The Israel Defense Forces said they have hit seven targets “deep inside Lebanese territory” on Sunday in retaliation for a strike on a soccer field that killed at least 12, mostly children and teenagers, in an Israeli-controlled town in the Golan Heights.
Israeli Prime Minister Benjamin Netanyahu rushed back to Tel Aviv from the United States as outrage built in Israel over the deadly strike, which the Israeli military has blamed on Hezbollah, the Iran-backed group in Lebanon.
“Israel is approaching the moment of an all-out war against Hezbollah,” the Israeli military said. “The IDF is prepared and ready to protect Israel’s security.”
Israel’s strikes in Lebanon hit as far as the Bekaa Valley, about 60 miles from the southern border with Israel, where hostilities have so far largely been confined. The retaliatory strikes heighten tensions between two heavily armed forces already locked in conflict.
Hezbollah has denied responsibility for the strike. It is unusual for the militant group to deny an attack.
Israel’s spokesperson Daniel Hagari said in a statement that the rocket was an Iranian-made Falaq-1 “owned exclusively by Hezbollah.” Hagari called Saturday’s strike the deadliest attack in Israel since Oct. 7. “We are in an escalating war,” Hagari said Saturday, “children have been targeted and those children are Druze Israeli citizens.”
The strike landed just before sunset, and footage on Israel’s Channel 12 showed a large blast and a plume of smoke in one of the valleys in Majdal Shams, a town populated by the Druze, an Arabic-speaking ethnic and religious minority.

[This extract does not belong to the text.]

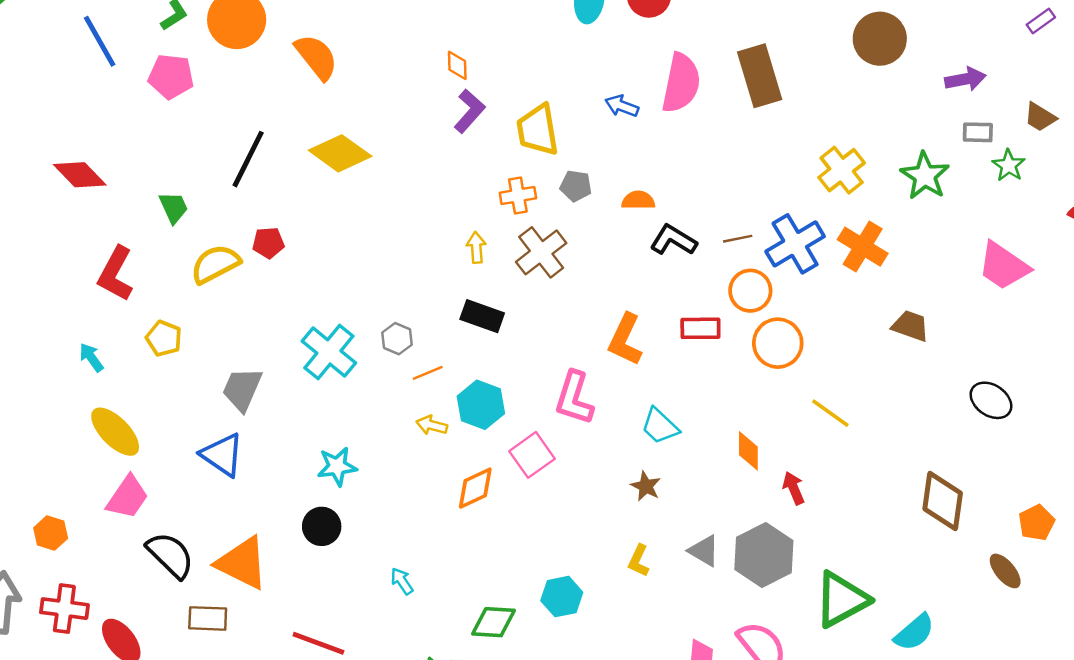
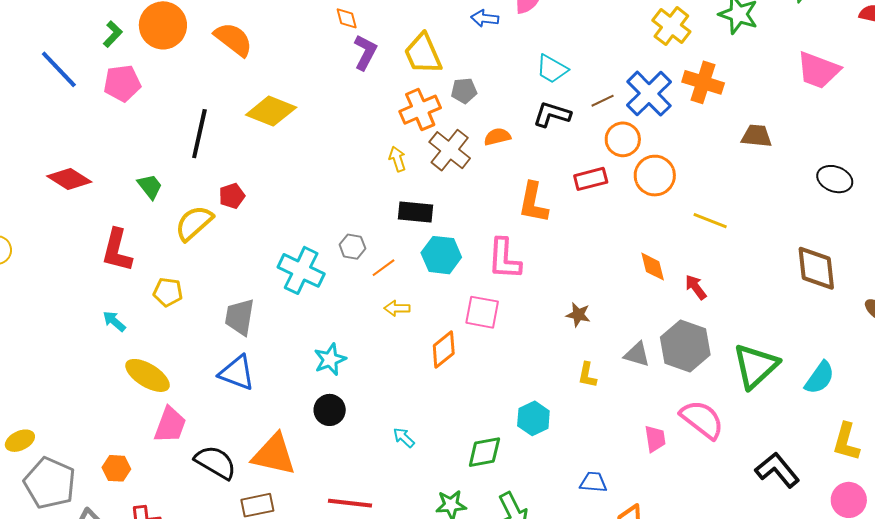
orange cross: (518, 196) -> (420, 110), size x1.4
orange semicircle: (638, 200) -> (497, 137), moved
cyan hexagon: (481, 405) -> (441, 255), moved
cyan trapezoid: (660, 426) -> (552, 69), moved
pink square: (532, 455) -> (482, 312), turned -30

Sheikh Muafak Tarif, the spiritual leader of the Druze in Israel, decried “the brutal and murderous attack.”
“It’s impossible to imagine and describe the horrific images of children and their smashed [body] parts strewn on the grass,” he said in a statement.
The Druze, who practice a distinct religion, are unique among Israel’s Arab population in their support for the state, including by joining the Israeli military. About 25,000 Druze live in the Golan Heights, which Israel captured from Syria in 1967.

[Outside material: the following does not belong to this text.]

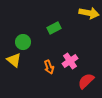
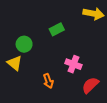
pink cross: (70, 61) -> (73, 64), turned -35
orange arrow: (49, 67) -> (48, 81), moved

The conflict between Israel and Hezbollah has so far been subdued compared with the war in Gaza. But Hezbollah’s promises of continued support for Palestinians has meant sustained attacks against Israel. Hundreds have died, mostly from Israeli fire in Lebanon, and tens of thousands have been displaced from their homes on both sides of the border.
The latest strikes have renewed fears of escalation.

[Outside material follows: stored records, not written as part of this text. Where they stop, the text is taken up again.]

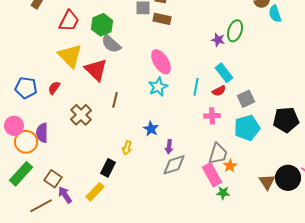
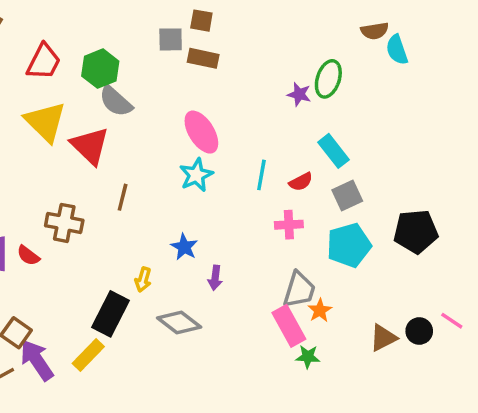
cyan rectangle: (224, 73) -> (333, 151), moved
red semicircle: (54, 88) -> (28, 256), moved, turned -88
brown cross: (81, 115) -> (64, 223), turned -35
gray diamond: (174, 165) -> (179, 322), moved, turned 55
black rectangle: (108, 168) -> (111, 314), size x1.4
black circle: (288, 178) -> (419, 331), size x0.6
brown triangle: (267, 182) -> (383, 338), turned 36
purple arrow: (65, 195) -> (37, 360), size x1.4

“This is exactly the kind of thing that can send us into a spiral,” said Gershon Baskin, Middle East director of the International Communities Organisation based in Israel.
“Hezbollah is not going to take this sitting down, and their ability to do damage to Israel is 100 times bigger than Hamas. The amount of firepower that both sides have can do an enormous amount of damage and kill a lot of people.”
“Escalation is never planned, it spins out of control,” Baskin said.
The White House National Security Council said in a statement that support for Israel’s security “is iron-clad and unwavering against all Iranian-backed terrorist groups, including Lebanese Hezbollah,”
The U.S. has previously worked to prevent a greater war between Israel and Hezbollah from unfolding. On a trip to Lebanon in June, White House envoy Amos Hochstein said that the U.S. was urgently seeking to calm the conflict.
Despite pressure from the Biden administration, Israeli officials have remained firm in their desire to go after Hezbollah in Lebanon, according to U.S. officials familiar with the conversations.
Netanyahu cut his trip to the U.S. short by several hours following the strike on Golan Heights. He immediately vowed retaliation against Hezbollah, and said the group would “pay a heavy price, one that it has not paid so far.”
The latest violence comes as Israel and Hamas are weighing a cease-fire proposal that could bring an end to the nearly 10-month conflict. On Friday, Netanyahu said he would send a delegation to Rome for talks aimed at ending the war with Hamas. The U.S. is sending the head of the CIA, Bill Burns, to meet representatives from Qatar, Egypt and Israel.
Hezbollah has said it will continue its attacks as long as Israel’s offensive in Gaza continues, and Fawaz Gerges, a professor of international relations at the London School of Economics, believes ending the war in Gaza would be the quickest way to put an end to any escalating conflict between Israel and Lebanon.
“Hezbollah has the capacity to resist Israel for years, not just months,” he said “It could bleed Israel in ways that it has never experienced before.
“Once the guns fall silent in Gaza, the clashes between Hezbollah, the Houthis, and Israel, will stop.”